Recorded information —
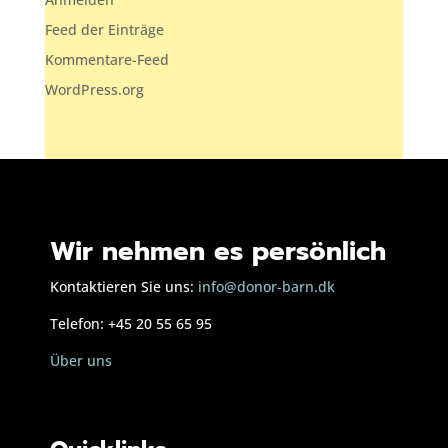
Feed der Einträge
Kommentare-Feed
WordPress.org
Wir nehmen es persönlich
Kontaktieren Sie uns:
info@donor-barn.dk
Telefon: +45 20 55 65 95
Über uns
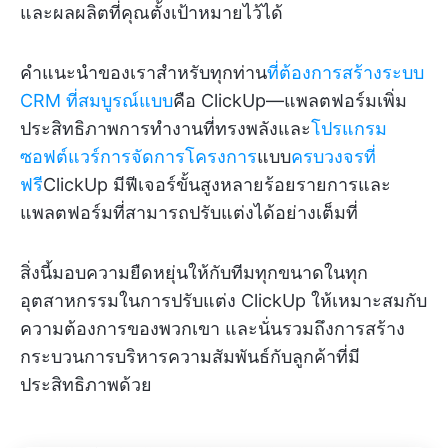
และผลผลิตที่คุณตั้งเป้าหมายไว้ได้
คำแนะนำของเราสำหรับทุกท่าน
ที่ต้องการสร้างระบบ
CRM ที่สมบูรณ์แบบ
คือ ClickUp—แพลตฟอร์มเพิ่ม
ประสิทธิภาพการทำงานที่ทรงพลังและ
โปรแกรม
ซอฟต์แวร์การจัดการโครงการ
แบบ
ครบวงจรที่
ฟรี
ClickUp มีฟีเจอร์ขั้นสูงหลายร้อยรายการและ
แพลตฟอร์มที่สามารถปรับแต่งได้อย่างเต็มที่
สิ่งนี้มอบความยืดหยุ่นให้กับทีมทุกขนาดในทุก
อุตสาหกรรมในการปรับแต่ง ClickUp ให้เหมาะสมกับ
ความต้องการของพวกเขา และนั่นรวมถึงการสร้าง
กระบวนการบริหารความสัมพันธ์กับลูกค้าที่มี
ประสิทธิภาพด้วย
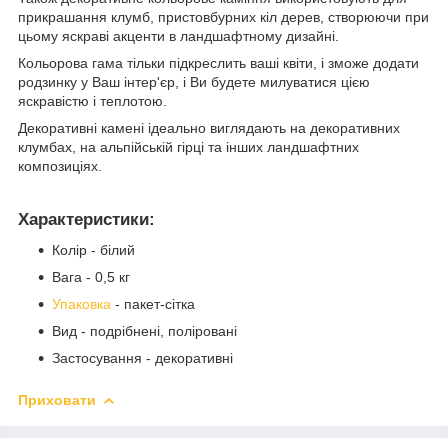
прикрашання клумб, пристовбурних кіл дерев, створюючи при
цьому яскраві акценти в ландшафтному дизайні.
Кольорова гама тільки підкреслить ваші квіти, і зможе додати
родзинку у Ваш інтер'єр, і Ви будете милуватися цією
яскравістю і теплотою.
Декоративні камені ідеально виглядають на декоративних
клумбах, на альпійській гірці та інших ландшафтних
композиціях.
Характеристики:
Колір - білий
Вага - 0,5 кг
Упаковка
- пакет-сітка
Вид - подрібнені, поліровані
Застосування - декоративні
Приховати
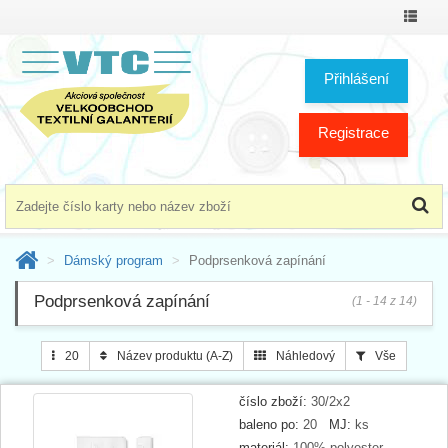
Přepno
menu
Přihlášení
Registrace
Dámský program
Podprsenková zapínání
Podprsenková zapínání
(1 - 14 z 14)
20
Název produktu (A-Z)
Náhledový
Vše
číslo zboží:
30/2x2
baleno po:
20
MJ:
ks
materiál:
100% polyester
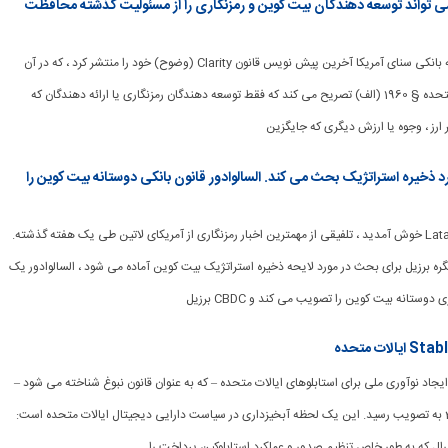
واند توسعه دهندگان بیت کوین و رمزنگاری را از مسئولیت گذشته محافظت
[ad_1] روز جمعه ، کمیته بانکی سنای آمریکا آخرین پیش نویس قانون Clarity (وضوح) خود را منتشر کرد ، که در آن
اصلاحیه 18 کد ایالات متحده § 1960 (الف) تصریح می کند که فقط توسعه دهندگان رمزنگاری یا ارائه دهندگان که
ر ارز ، وجوه یا ارزش دیگری که جایگزین
 برزیل در مورد ذخیره استراتژیک بحث می کند. السالوادور قانون بانکی دوستانه بیت کوین را
[ad_1] به Latam Insights خوش آمدید ، تلفیقی از مهمترین اخبار رمزنگاری از آمریکای لاتین طی یک هفته گذشته.
ره برزیل برای بحث در مورد لایحه ذخیره استراتژیک بیت کوین آماده می شود ، السالوادور یک
وستانه بیت کوین را تصویب می کند و CBDC برزیل
ت و ایجاد نوآوری ملی برای استابلوهای ایالات متحده – که به عنوان قانون نبوغ شناخته می شود –
در تاریخ 18 ژوئیه 2025 به تصویب رسید. این یک لحظه آبخیزداری در سیاست دارایی دیجیتال ایالات متحده است:
ال که به طور خاص تنظیم صدور و عملکرد استابلوکین پرداخت را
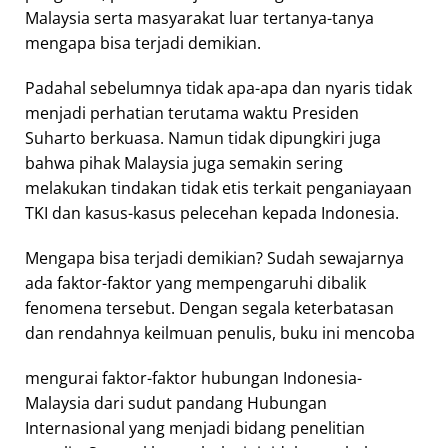
Malaysia serta masyarakat luar tertanya-tanya
mengapa bisa terjadi demikian.
Padahal sebelumnya tidak apa-apa dan nyaris tidak
menjadi perhatian terutama waktu Presiden
Suharto berkuasa. Namun tidak dipungkiri juga
bahwa pihak Malaysia juga semakin sering
melakukan tindakan tidak etis terkait penganiayaan
TKI dan kasus-kasus pelecehan kepada Indonesia.
Mengapa bisa terjadi demikian? Sudah sewajarnya
ada faktor-faktor yang mempengaruhi dibalik
fenomena tersebut. Dengan segala keterbatasan
dan rendahnya keilmuan penulis, buku ini mencoba
mengurai faktor-faktor hubungan Indonesia-
Malaysia dari sudut pandang Hubungan
Internasional yang menjadi bidang penelitian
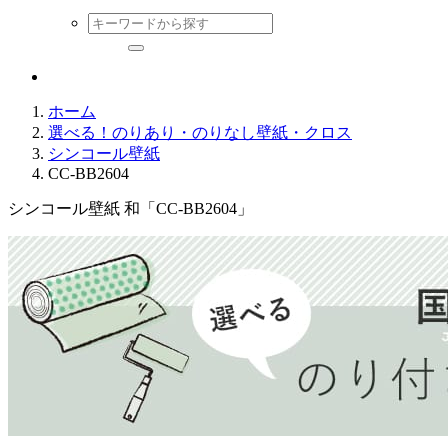
ホーム
選べる！のりあり・のりなし壁紙・クロス
シンコール壁紙
CC-BB2604
シンコール壁紙 和「CC-BB2604」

What to work on —
From the entries above, restate word for word the lines from the line containing "ประสิทธิภาพการทำงานที่ทรงพลังและ" to the line containing "อุตสาหกรรมในการปรับแต่ง ClickUp ให้เหมาะสมกับ", both ends included, and nothing more.

Task output —
ประสิทธิภาพการทำงานที่ทรงพลังและ
โปรแกรม
ซอฟต์แวร์การจัดการโครงการ
แบบ
ครบวงจรที่
ฟรี
ClickUp มีฟีเจอร์ขั้นสูงหลายร้อยรายการและ
แพลตฟอร์มที่สามารถปรับแต่งได้อย่างเต็มที่
สิ่งนี้มอบความยืดหยุ่นให้กับทีมทุกขนาดในทุก
อุตสาหกรรมในการปรับแต่ง ClickUp ให้เหมาะสมกับ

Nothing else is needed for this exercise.